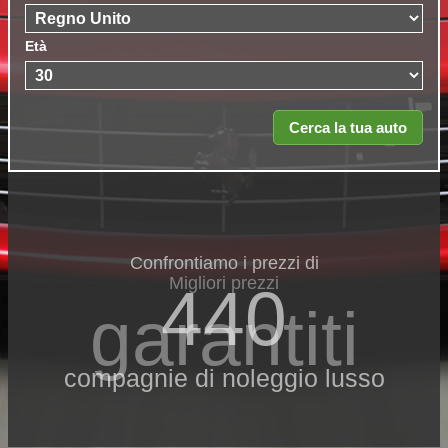
Età
Confrontiamo i prezzi di
Migliori prezzi
440
garantiti
compagnie di noleggio lusso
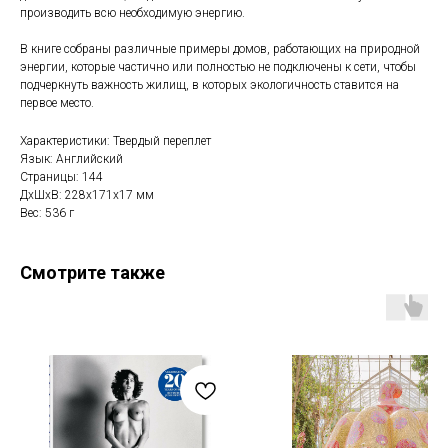
производить всю необходимую энергию.
В книге собраны различные примеры домов, работающих на природной
энергии, которые частично или полностью не подключены к сети, чтобы
подчеркнуть важность жилищ, в которых экологичность ставится на
первое место.
Характеристики: Твердый переплет
Язык: Английский
Страницы: 144
ДxШxВ: 228x171x17 мм
Вес: 536 г
Смотрите также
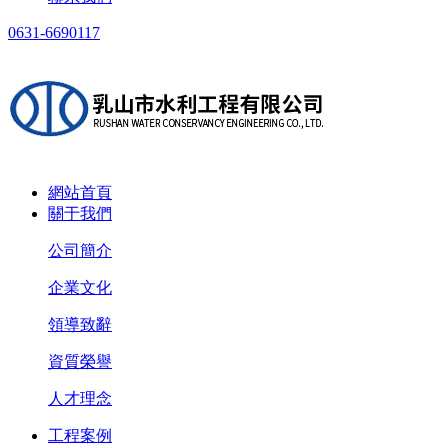
0631-6690117
網站首頁
關于我們
公司簡介
企業文化
領導致辭
資質榮譽
人才理念
工程案例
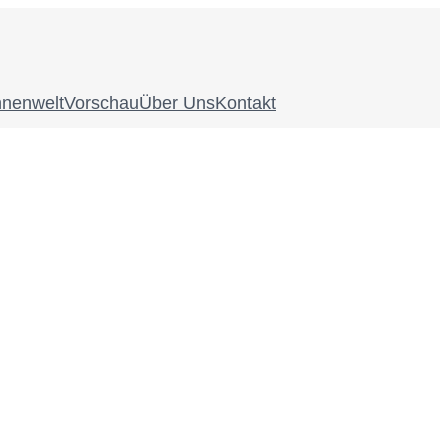
nnenwelt
Vorschau
Über Uns
Kontakt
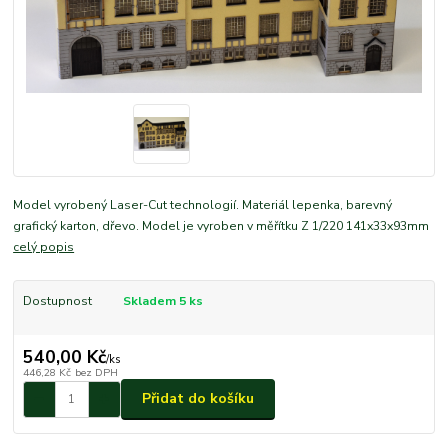
Model vyrobený Laser-Cut technologií. Materiál lepenka, barevný
grafický karton, dřevo. Model je vyroben v měřítku Z 1/220 141x33x93mm
celý popis
Dostupnost
Skladem 5 ks
540,00 Kč
/
ks
446,28 Kč
bez DPH
Přidat do košíku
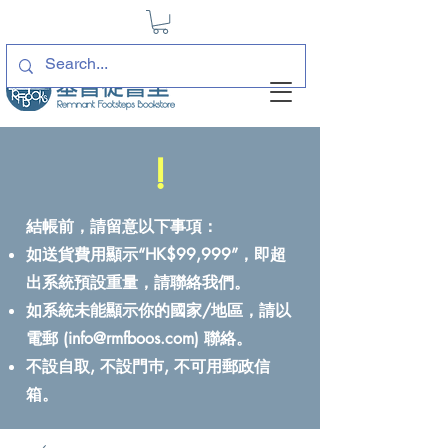
!
結帳前，請留意以下事項：
如送貨費用顯示“HK$99,999”，即超
出系統預設重量，請聯絡我們。
如系統未能顯示你的國家/地區，請以
電郵 (
info@rmfboos.com
) 聯絡。
不設自取, 不設門巿, 不可用郵政信
箱。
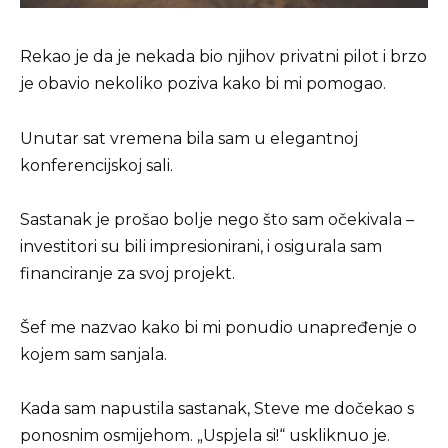
Rekao je da je nekada bio njihov privatni pilot i brzo
je obavio nekoliko poziva kako bi mi pomogao.
Unutar sat vremena bila sam u elegantnoj
konferencijskoj sali.
Sastanak je prošao bolje nego što sam očekivala –
investitori su bili impresionirani, i osigurala sam
financiranje za svoj projekt.
Šef me nazvao kako bi mi ponudio unapređenje o
kojem sam sanjala.
Kada sam napustila sastanak, Steve me dočekao s
ponosnim osmijehom. „Uspjela si!“ uskliknuo je.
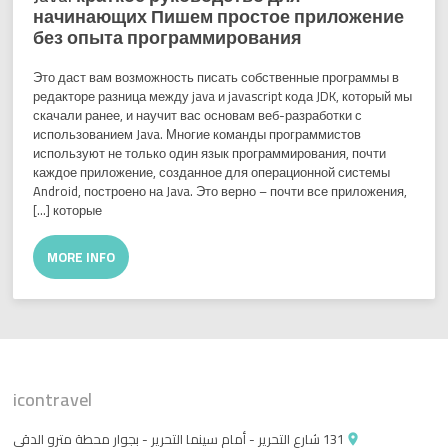
начинающих Пишем простое приложение
без опыта программирования
Это даст вам возможность писать собственные программы в
редакторе разница между java и javascript кода JDK, который мы
скачали ранее, и научит вас основам веб-разработки с
использованием Java. Многие команды программистов
используют не только один язык программирования, почти
каждое приложение, созданное для операционной системы
Android, построено на Java. Это верно – почти все приложения,
которые […]
MORE INFO
icontravel
131 شارع التحرير - أمام سينما التحرير - بجوار محطة مترو الدقى
place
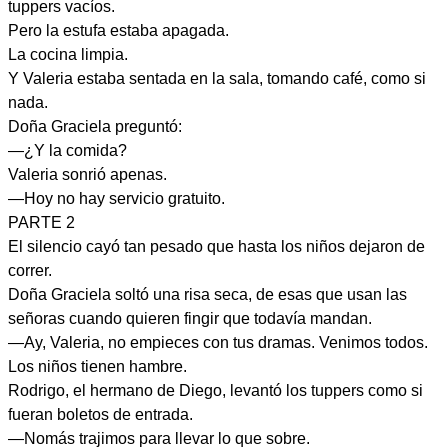
tuppers vacíos.
Pero la estufa estaba apagada.
La cocina limpia.
Y Valeria estaba sentada en la sala, tomando café, como si
nada.
Doña Graciela preguntó:
—¿Y la comida?
Valeria sonrió apenas.
—Hoy no hay servicio gratuito.
PARTE 2
El silencio cayó tan pesado que hasta los niños dejaron de
correr.
Doña Graciela soltó una risa seca, de esas que usan las
señoras cuando quieren fingir que todavía mandan.
—Ay, Valeria, no empieces con tus dramas. Venimos todos.
Los niños tienen hambre.
Rodrigo, el hermano de Diego, levantó los tuppers como si
fueran boletos de entrada.
—Nomás trajimos para llevar lo que sobre.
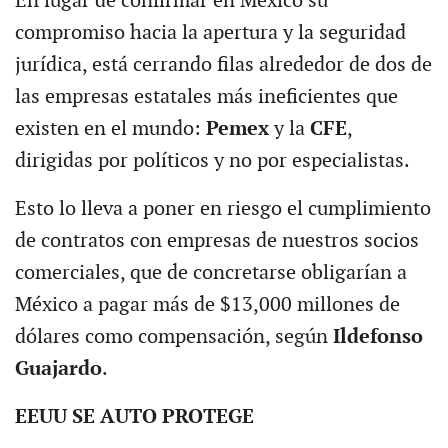
En lugar de confirmar en México su
compromiso hacia la apertura y la seguridad
jurídica, está cerrando filas alrededor de dos de
las empresas estatales más ineficientes que
existen en el mundo:
Pemex
y la
CFE
,
dirigidas por políticos y no por especialistas.
Esto lo lleva a poner en riesgo el cumplimiento
de contratos con empresas de nuestros socios
comerciales, que de concretarse obligarían a
México a pagar más de $13,000 millones de
dólares como compensación, según
Ildefonso
Guajardo
.
EEUU SE AUTO PROTEGE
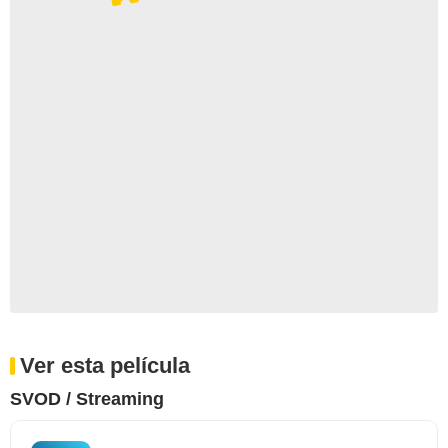
Ver esta película
SVOD / Streaming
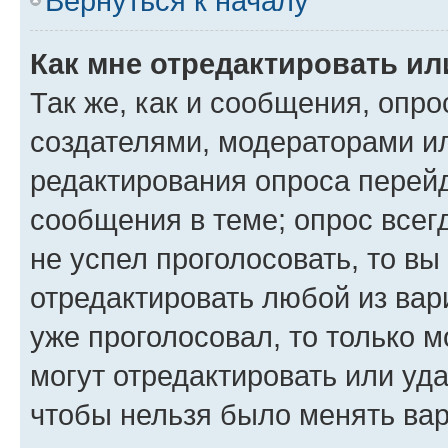
Вернуться к началу
Как мне отредактировать ил
Так же, как и сообщения, опро
создателями, модераторами и
редактирования опроса перейд
сообщения в теме; опрос всег
не успел проголосовать, то вы
отредактировать любой из вари
уже проголосовал, то только 
могут отредактировать или уда
чтобы нельзя было менять вар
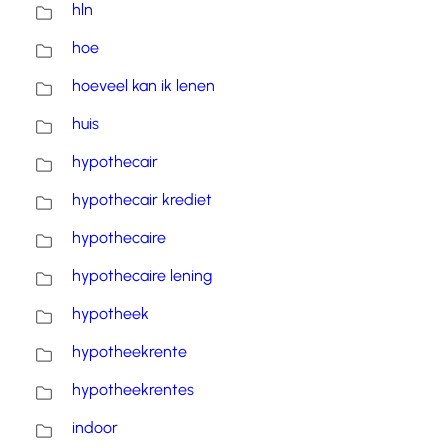
hln
hoe
hoeveel kan ik lenen
huis
hypothecair
hypothecair krediet
hypothecaire
hypothecaire lening
hypotheek
hypotheekrente
hypotheekrentes
indoor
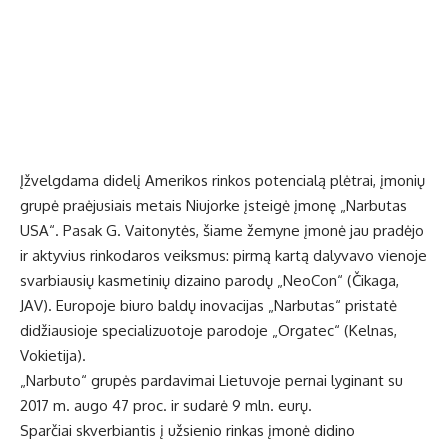
Įžvelgdama didelį Amerikos rinkos potencialą plėtrai, įmonių
grupė praėjusiais metais Niujorke įsteigė įmonę „Narbutas
USA“. Pasak G. Vaitonytės, šiame žemyne įmonė jau pradėjo
ir aktyvius rinkodaros veiksmus: pirmą kartą dalyvavo vienoje
svarbiausių kasmetinių dizaino parodų „NeoCon“ (Čikaga,
JAV). Europoje biuro baldų inovacijas „Narbutas“ pristatė
didžiausioje specializuotoje parodoje „Orgatec“ (Kelnas,
Vokietija).
„Narbuto“ grupės pardavimai Lietuvoje pernai lyginant su
2017 m. augo 47 proc. ir sudarė 9 mln. eurų.
Sparčiai skverbiantis į užsienio rinkas įmonė didino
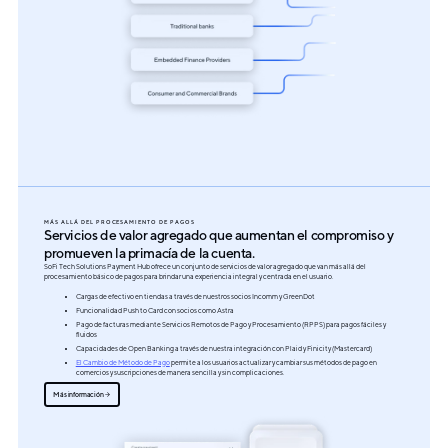
MÁS ALLÁ DEL PROCESAMIENTO DE PAGOS
Servicios de valor agregado que aumentan el compromiso y
promueven la primacía de la cuenta.
SoFi Tech Solutions Payment Hub ofrece un conjunto de servicios de valor agregado que van más allá del
procesamiento básico de pagos para brindar una experiencia integral y centrada en el usuario.
Cargas de efectivo en tiendas a través de nuestros socios Incomm y GreenDot
Funcionalidad Push to Card con socios como Astra
Pago de facturas mediante Servicios Remotos de Pago y Procesamiento (RPPS) para pagos fáciles y
fluidos
Capacidades de Open Banking a través de nuestra integración con Plaid y Finicity (Mastercard)
El Cambio de Método de Pago
permite a los usuarios actualizar y cambiar sus métodos de pago en
comercios y suscripciones de manera sencilla y sin complicaciones.
Más información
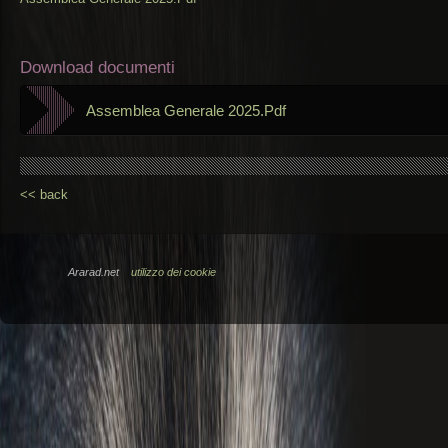
Download documenti
Assemblea Generale 2025.Pdf
<< back
Ararad.net
utilizzo dei cookie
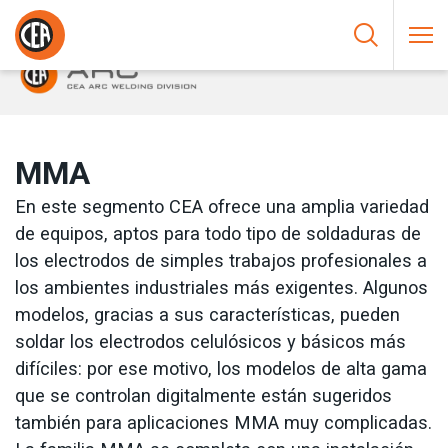
Saltar al contenido
HOME
/
SOLDADURA AL ARCO
/
MMA
MMA
En este segmento CEA ofrece una amplia variedad
de equipos, aptos para todo tipo de soldaduras de
los electrodos de simples trabajos profesionales a
los ambientes industriales más exigentes. Algunos
modelos, gracias a sus características, pueden
soldar los electrodos celulósicos y básicos más
difíciles: por ese motivo, los modelos de alta gama
que se controlan digitalmente están sugeridos
también para aplicaciones MMA muy complicadas.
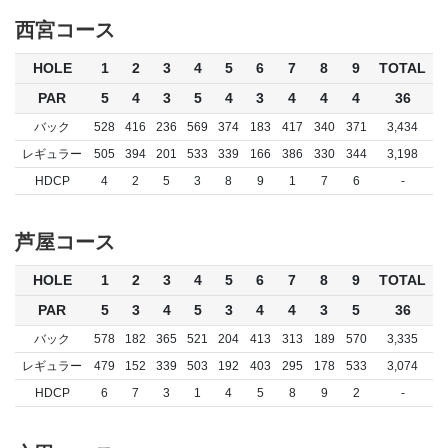
西宮コース
HOLE
1
2
3
4
5
6
7
8
9
TOTAL
PAR
5
4
3
5
4
3
4
4
4
36
バック
528
416
236
569
374
183
417
340
371
3,434
レギュラー
505
394
201
533
339
166
386
330
344
3,198
HDCP
4
2
5
3
8
9
1
7
6
-
芦屋コース
HOLE
1
2
3
4
5
6
7
8
9
TOTAL
PAR
5
3
4
5
3
4
4
3
5
36
バック
578
182
365
521
204
413
313
189
570
3,335
レギュラー
479
152
339
503
192
403
295
178
533
3,074
HDCP
6
7
3
1
4
5
8
9
2
-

== == ==

- _Task goal_:
Take every line of the material and copy it exactly, leaving out the pictures.

- _Output of the task_:
Età
Confrontiamo i prezzi di
Migliori prezzi
440
garantiti
compagnie di noleggio lusso
производить всю необходимую энергию.
В книге собраны различные примеры домов, работающих на природной
энергии, которые частично или полностью не подключены к сети, чтобы
подчеркнуть важность жилищ, в которых экологичность ставится на
первое место.
Характеристики: Твердый переплет
Язык: Английский
Страницы: 144
ДxШxВ: 228x171x17 мм
Вес: 536 г
Смотрите также
0631-6690117
網站首頁
關于我們
公司簡介
企業文化
領導致辭
資質榮譽
人才理念
工程案例
nnenwelt
Vorschau
Über Uns
Kontakt
Model vyrobený Laser-Cut technologií. Materiál lepenka, barevný
grafický karton, dřevo. Model je vyroben v měřítku Z 1/220 141x33x93mm
celý popis
Dostupnost
Skladem 5 ks
540,00 Kč
/
ks
446,28 Kč
bez DPH
Přidat do košíku
!
結帳前，請留意以下事項：
如送貨費用顯示“HK$99,999”，即超
出系統預設重量，請聯絡我們。
如系統未能顯示你的國家/地區，請以
電郵 (
info@rmfboos.com
) 聯絡。
不設自取, 不設門巿, 不可用郵政信
箱。
Rekao je da je nekada bio njihov privatni pilot i brzo
je obavio nekoliko poziva kako bi mi pomogao.
Unutar sat vremena bila sam u elegantnoj
konferencijskoj sali.
Sastanak je prošao bolje nego što sam očekivala –
investitori su bili impresionirani, i osigurala sam
financiranje za svoj projekt.
Šef me nazvao kako bi mi ponudio unapređenje o
kojem sam sanjala.
Kada sam napustila sastanak, Steve me dočekao s
ponosnim osmijehom. „Uspjela si!“ uskliknuo je.
начинающих Пишем простое приложение
без опыта программирования
Это даст вам возможность писать собственные программы в
редакторе разница между java и javascript кода JDK, который мы
скачали ранее, и научит вас основам веб-разработки с
использованием Java. Многие команды программистов
используют не только один язык программирования, почти
каждое приложение, созданное для операционной системы
Android, построено на Java. Это верно – почти все приложения,
которые […]
MORE INFO
icontravel
131 شارع التحرير - أمام سينما التحرير - بجوار محطة مترو الدقى
place
tuppers vacíos.
Pero la estufa estaba apagada.
La cocina limpia.
Y Valeria estaba sentada en la sala, tomando café, como si
nada.
Doña Graciela preguntó:
—¿Y la comida?
Valeria sonrió apenas.
—Hoy no hay servicio gratuito.
PARTE 2
El silencio cayó tan pesado que hasta los niños dejaron de
correr.
Doña Graciela soltó una risa seca, de esas que usan las
señoras cuando quieren fingir que todavía mandan.
—Ay, Valeria, no empieces con tus dramas. Venimos todos.
Los niños tienen hambre.
Rodrigo, el hermano de Diego, levantó los tuppers como si
fueran boletos de entrada.
—Nomás trajimos para llevar lo que sobre.
En lugar de confirmar en México su
compromiso hacia la apertura y la seguridad
jurídica, está cerrando filas alrededor de dos de
las empresas estatales más ineficientes que
existen en el mundo:
Pemex
y la
CFE
,
dirigidas por políticos y no por especialistas.
Esto lo lleva a poner en riesgo el cumplimiento
de contratos con empresas de nuestros socios
comerciales, que de concretarse obligarían a
México a pagar más de $13,000 millones de
dólares como compensación, según
Ildefonso
Guajardo
.
EEUU SE AUTO PROTEGE
Ver esta película
SVOD / Streaming
Вернуться к началу
Как мне отредактировать ил
Так же, как и сообщения, опро
создателями, модераторами и
редактирования опроса перейд
сообщения в теме; опрос всег
не успел проголосовать, то вы
отредактировать любой из вари
уже проголосовал, то только 
могут отредактировать или уда
чтобы нельзя было менять вар
hln
hoe
hoeveel kan ik lenen
huis
hypothecair
hypothecair krediet
hypothecaire
hypothecaire lening
hypotheek
hypotheekrente
hypotheekrentes
indoor
Įžvelgdama didelį Amerikos rinkos potencialą plėtrai, įmonių
grupė praėjusiais metais Niujorke įsteigė įmonę „Narbutas
USA“. Pasak G. Vaitonytės, šiame žemyne įmonė jau pradėjo
ir aktyvius rinkodaros veiksmus: pirmą kartą dalyvavo vienoje
svarbiausių kasmetinių dizaino parodų „NeoCon“ (Čikaga,
JAV). Europoje biuro baldų inovacijas „Narbutas“ pristatė
didžiausioje specializuotoje parodoje „Orgatec“ (Kelnas,
Vokietija).
„Narbuto“ grupės pardavimai Lietuvoje pernai lyginant su
2017 m. augo 47 proc. ir sudarė 9 mln. eurų.
Sparčiai skverbiantis į užsienio rinkas įmonė didino
MÁS ALLÁ DEL PROCESAMIENTO DE PAGOS
Servicios de valor agregado que aumentan el compromiso y
promueven la primacía de la cuenta.
SoFi Tech Solutions Payment Hub ofrece un conjunto de servicios de valor agregado que van más allá del
procesamiento básico de pagos para brindar una experiencia integral y centrada en el usuario.
Cargas de efectivo en tiendas a través de nuestros socios Incomm y GreenDot
Funcionalidad Push to Card con socios como Astra
Pago de facturas mediante Servicios Remotos de Pago y Procesamiento (RPPS) para pagos fáciles y
fluidos
Capacidades de Open Banking a través de nuestra integración con Plaid y Finicity (Mastercard)
El Cambio de Método de Pago
permite a los usuarios actualizar y cambiar sus métodos de pago en
comercios y suscripciones de manera sencilla y sin complicaciones.
Más información
Download documenti
Assemblea Generale 2025.Pdf
<< back
Ararad.net
utilizzo dei cookie
Saltar al contenido
HOME
/
SOLDADURA AL ARCO
/
MMA
MMA
En este segmento CEA ofrece una amplia variedad
de equipos, aptos para todo tipo de soldaduras de
los electrodos de simples trabajos profesionales a
los ambientes industriales más exigentes. Algunos
modelos, gracias a sus características, pueden
soldar los electrodos celulósicos y básicos más
difíciles: por ese motivo, los modelos de alta gama
que se controlan digitalmente están sugeridos
también para aplicaciones MMA muy complicadas.
西宮コース
HOLE
1
2
3
4
5
6
7
8
9
TOTAL
PAR
5
4
3
5
4
3
4
4
4
36
バック
528
416
236
569
374
183
417
340
371
3,434
レギュラー
505
394
201
533
339
166
386
330
344
3,198
HDCP
4
2
5
3
8
9
1
7
6
-
芦屋コース
HOLE
1
2
3
4
5
6
7
8
9
TOTAL
PAR
5
3
4
5
3
4
4
3
5
36
バック
578
182
365
521
204
413
313
189
570
3,335
レギュラー
479
152
339
503
192
403
295
178
533
3,074
HDCP
6
7
3
1
4
5
8
9
2
-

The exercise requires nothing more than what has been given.